Quote from: arkon on November 21, 2012, 04:21:52 PM
narse= how does that work, i am not understanding? like recoiless rifle?


Yes, some early "recoiless guns" worked by firing a weight equivalent to the shell rearwards and that countered the recoil.

Early recoiless guns http://en.wikipedia.org/wiki/Recoilless_rifle under History

There are a couple of Soviet 1920's projects which used quite heavy recoiless cannon http://en.wikipedia.org/wiki/Tupolev_I-12
Do not condemn the judgement of another because it differs from your own. You may both be wrong.

rickshaw

Quote from: NARSES2 on November 22, 2012, 07:55:35 AM
Quote from: arkon on November 21, 2012, 04:21:52 PM
narse= how does that work, i am not understanding? like recoiless rifle?


Yes, some early "recoiless guns" worked by firing a weight equivalent to the shell rearwards and that countered the recoil.

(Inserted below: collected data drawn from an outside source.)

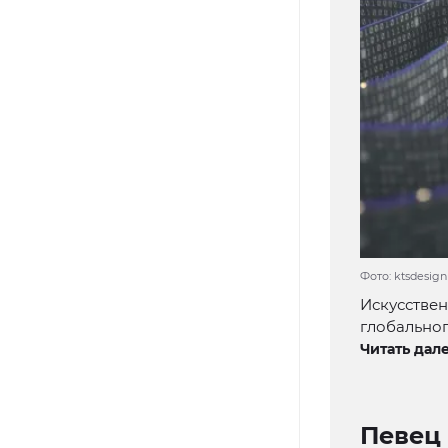
Фото: ktsdesign
Искусствен
глобальног
Читать дале
Певец 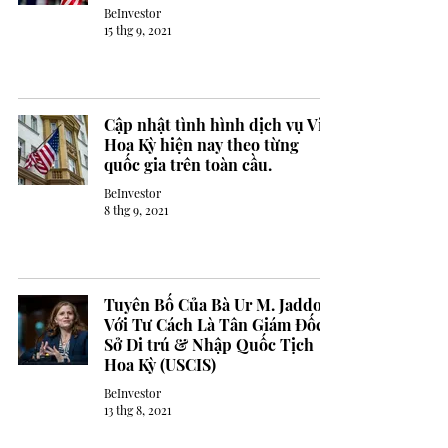
BeInvestor
15 thg 9, 2021
Cập nhật tình hình dịch vụ Visa
Hoa Kỳ hiện nay theo từng
quốc gia trên toàn cầu.
BeInvestor
8 thg 9, 2021
Tuyên Bố Của Bà Ur M. Jaddou
Với Tư Cách Là Tân Giám Đốc
Sở Di trú & Nhập Quốc Tịch
Hoa Kỳ (USCIS)
BeInvestor
13 thg 8, 2021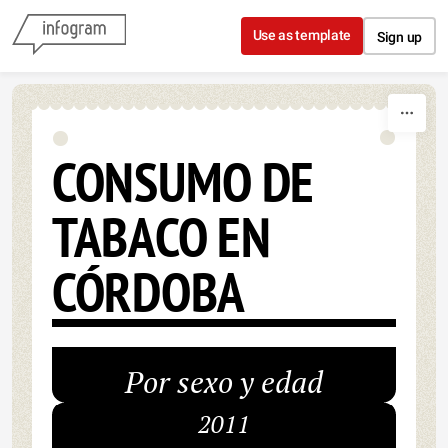
Skip to content
Use as template
Sign up
CONSUMO DE
TABACO EN
CÓRDOBA
Por sexo y edad
2011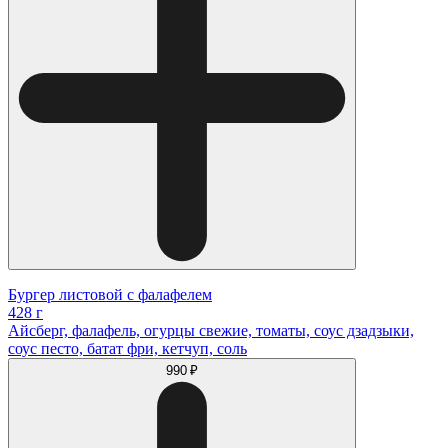
Бургер листовой с фалафелем
428 г
Айсберг, фалафель, огурцы свежие, томаты, соус дзадзыки,
соус песто, батат фри, кетчуп, соль
990 ₽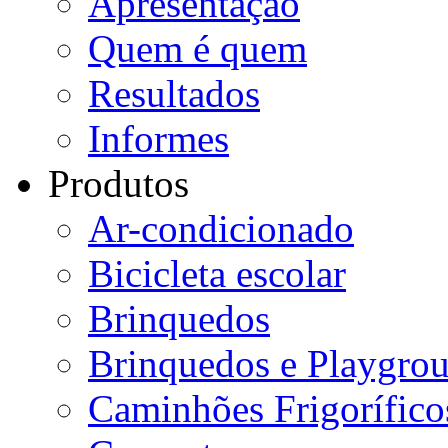
Apresentação
Quem é quem
Resultados
Informes
Produtos
Ar-condicionado
Bicicleta escolar
Brinquedos
Brinquedos e Playgro
Caminhões Frigorífico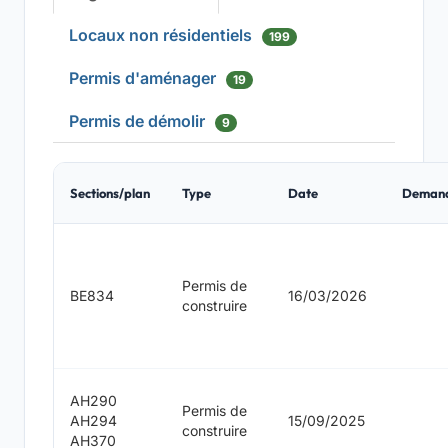
Locaux non résidentiels
199
Permis d'aménager
19
Permis de démolir
9
Sections/plan
Type
Date
Deman
Permis de
BE834
16/03/2026
construire
AH290
Permis de
AH294
15/09/2025
construire
AH370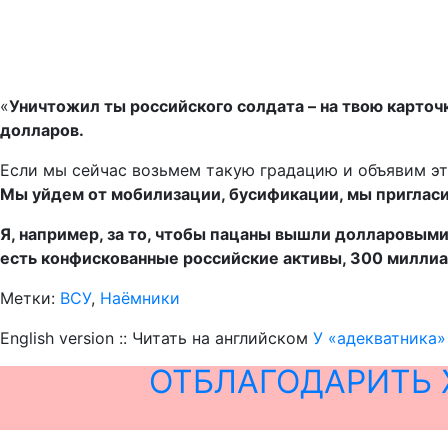
«
Уничтожил ты российского солдата – на твою карточ
долларов.
Если мы сейчас возьмем такую градацию и объявим эт
Мы уйдем от мобилизации, бусификации, мы пригласи
Я, например, за то, чтобы пацаны вышли долларовым
есть конфискованные российские активы, 300 милли
Метки:
ВСУ
,
Наёмники
English version :: Читать на английском
У «адекватника»
ОТБЛАГОДАРИТЬ 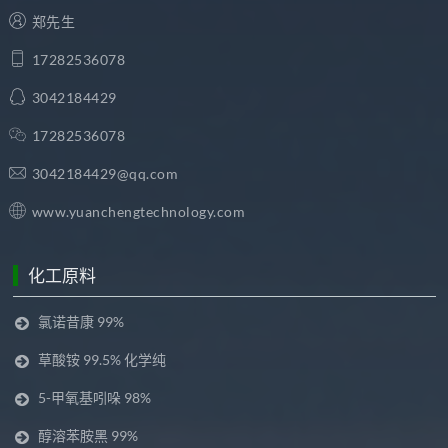
郑先生
17282536078
3042184429
17282536078
3042184429@qq.com
www.yuanchengtechnology.com
化工原料
氯诺昔康 99%
草酸铵 99.5% 化学纯
5-甲氧基吲哚 98%
醇溶苯胺黑 99%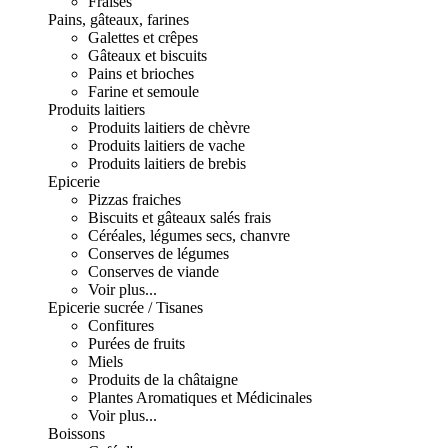
Fraises
Pains, gâteaux, farines
Galettes et crêpes
Gâteaux et biscuits
Pains et brioches
Farine et semoule
Produits laitiers
Produits laitiers de chèvre
Produits laitiers de vache
Produits laitiers de brebis
Epicerie
Pizzas fraiches
Biscuits et gâteaux salés frais
Céréales, légumes secs, chanvre
Conserves de légumes
Conserves de viande
Voir plus...
Epicerie sucrée / Tisanes
Confitures
Purées de fruits
Miels
Produits de la châtaigne
Plantes Aromatiques et Médicinales
Voir plus...
Boissons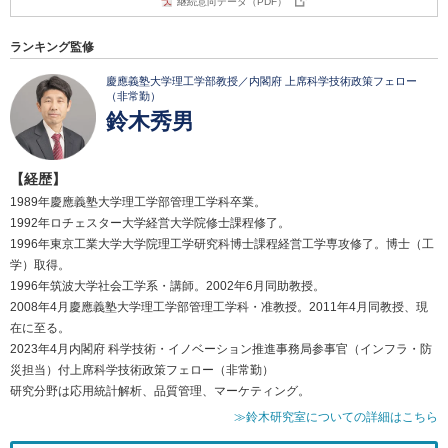
継続意向データ（PDF）
ランキング監修
慶應義塾大学理工学部教授／内閣府 上席科学技術政策フェロー
（非常勤）
鈴木秀男
【経歴】
1989年慶應義塾大学理工学部管理工学科卒業。
1992年ロチェスター大学経営大学院修士課程修了。
1996年東京工業大学大学院理工学研究科博士課程経営工学専攻修了。博士（工
学）取得。
1996年筑波大学社会工学系・講師。2002年6月同助教授。
2008年4月慶應義塾大学理工学部管理工学科・准教授。2011年4月同教授、現
在に至る。
2023年4月内閣府 科学技術・イノベーション推進事務局参事官（インフラ・防
災担当）付上席科学技術政策フェロー（非常勤）
研究分野は応用統計解析、品質管理、マーケティング。
≫鈴木研究室についての詳細はこちら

They were called "counter-weight" guns or Davis guns after their inventor.  The US Navy used them in WWII onboard their larger flying boats (Curtiss?) on flexible ring mounts on the bow against U-Boats.  They fired a counter-weight of sand and oil equivalent of the mass of the shell.  Interesting, the principle saw a revival in the 1980s with the Armbrust AT weapon which fired a counterweight of plastic flakes, which also allowed it to be fired from inside enclosed spaces, filling the room with a mass of drifting plastic "snow" by all accounts.  Normal recoilless weapons can't do that without puncturing the eardrums of their users although the US Marines did so at Hue with 106mm RCLs which they manhandled into rooms of buildings during the street fighting there.  They were reported afterwards as "bleeding from their ears" and completely deaf.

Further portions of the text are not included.